During 2002 and 2001, Westland provided bookkeeping services to the Subject Company. The fee paid by the Subject Company to Westland for these services is computed by Westland by taking the total of all direct labor costs of providing bookkeeping services to the hotels it manages and allocating to the Subject Company a pro rata portion of such costs based on the ratio of the number of rooms in the Hotel to the number of rooms in all hotels managed by Westland. Westland also is entitled to reimbursement by the Subject Company of certain payroll related costs, administration expenses and professional fees, when incurred. The bookkeeping service fee and other reimbursable costs, expenses and fees paid or payable to Westland for 2002 and 2001 totaled $33,600 and $33,250, respectively.

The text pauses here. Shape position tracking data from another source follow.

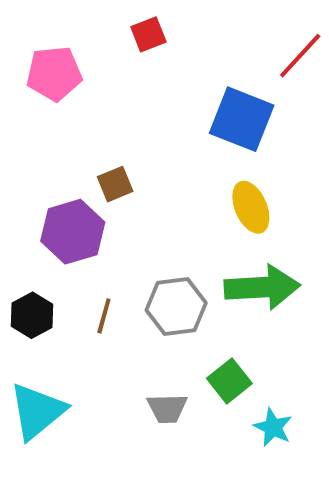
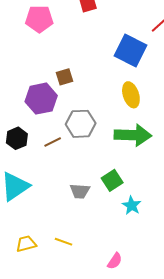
gray hexagon: (176, 307) -> (81, 124), moved
brown line: (104, 316) -> (53, 142), turned 42

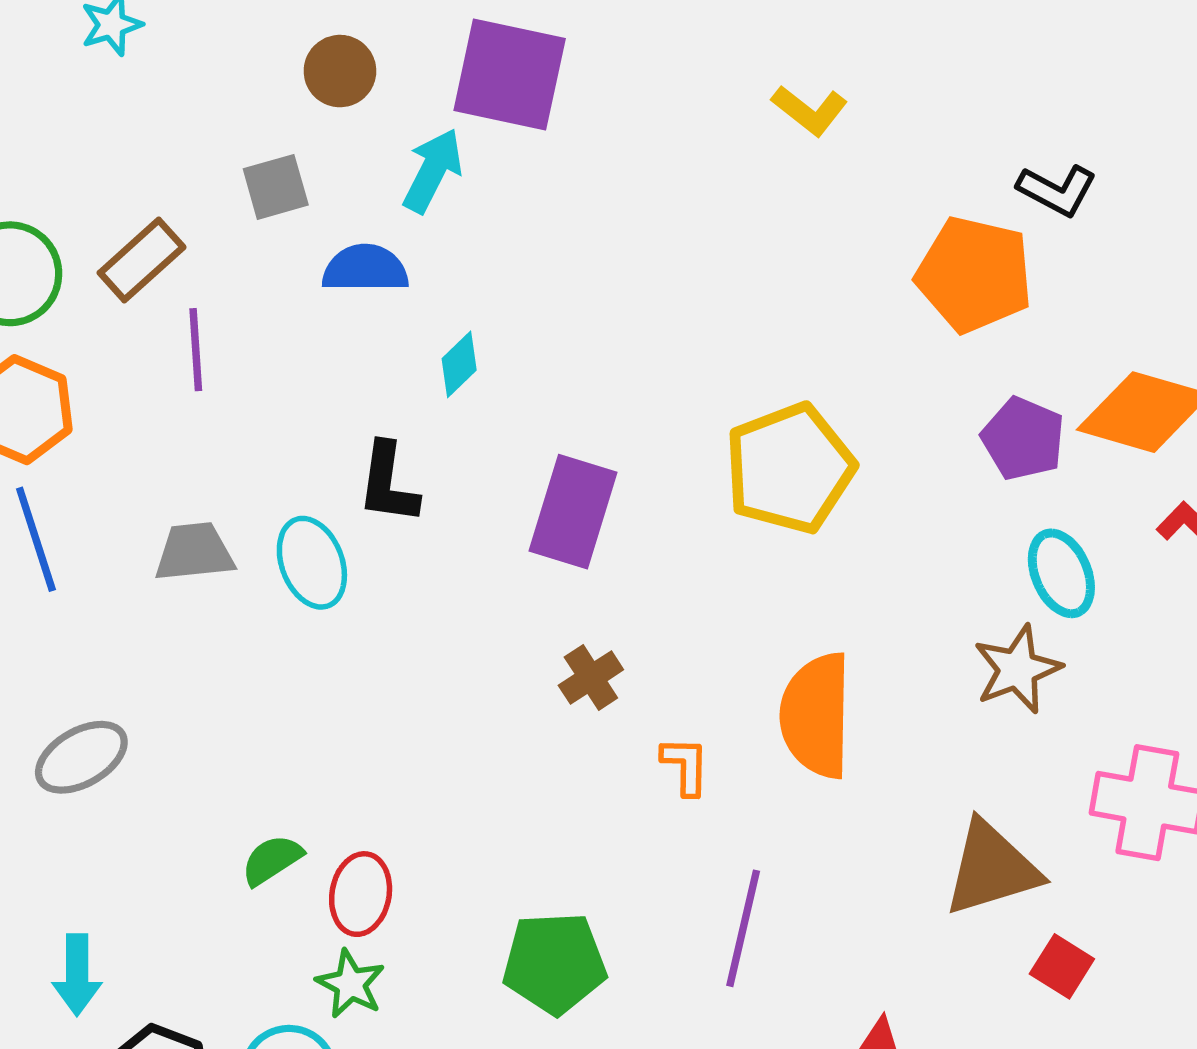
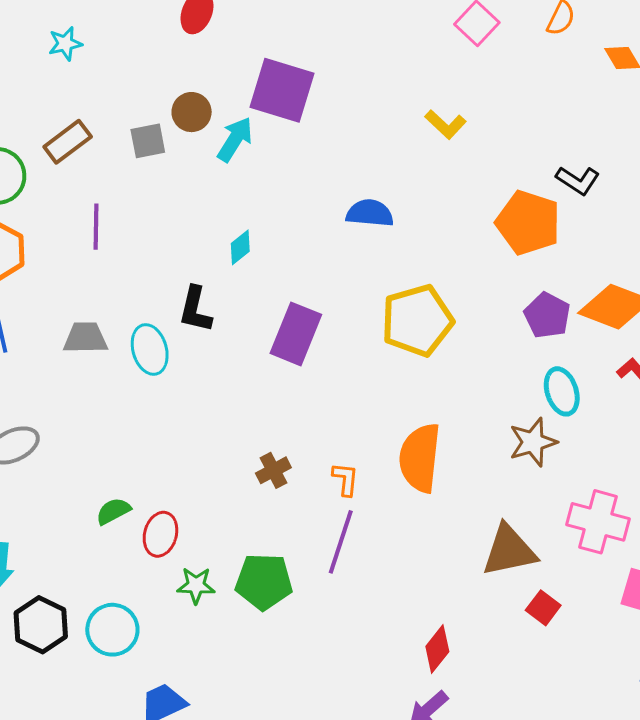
brown circle: (340, 71) -> (192, 112), moved
brown rectangle: (142, 260) -> (68, 142), moved
blue semicircle: (365, 269) -> (370, 213), moved
brown cross: (591, 678) -> (273, 470), moved
purple line: (743, 928) -> (341, 542), moved
green star: (351, 984) -> (196, 585), moved, turned -30

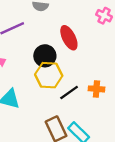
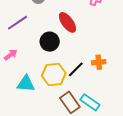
yellow hexagon: (49, 75) -> (54, 75), moved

Because of their management role in the Subject Company and the Hotel, the Offerors have potential conflicts of interest with the Subject Company. For example, they may have conflicts with the Subject Company and its Unit holders in deciding whether to sell and determining the timing of any prospective sale of the Hotel, as well as with respect to establishing estimated values of the Partnership’s Hotel and the Units.
Item 4. The Solicitation or Recommendation.
(a) The Subject Company is unable to make a recommendation as to whether or not a Unit holder should tender or refrain from tendering Units.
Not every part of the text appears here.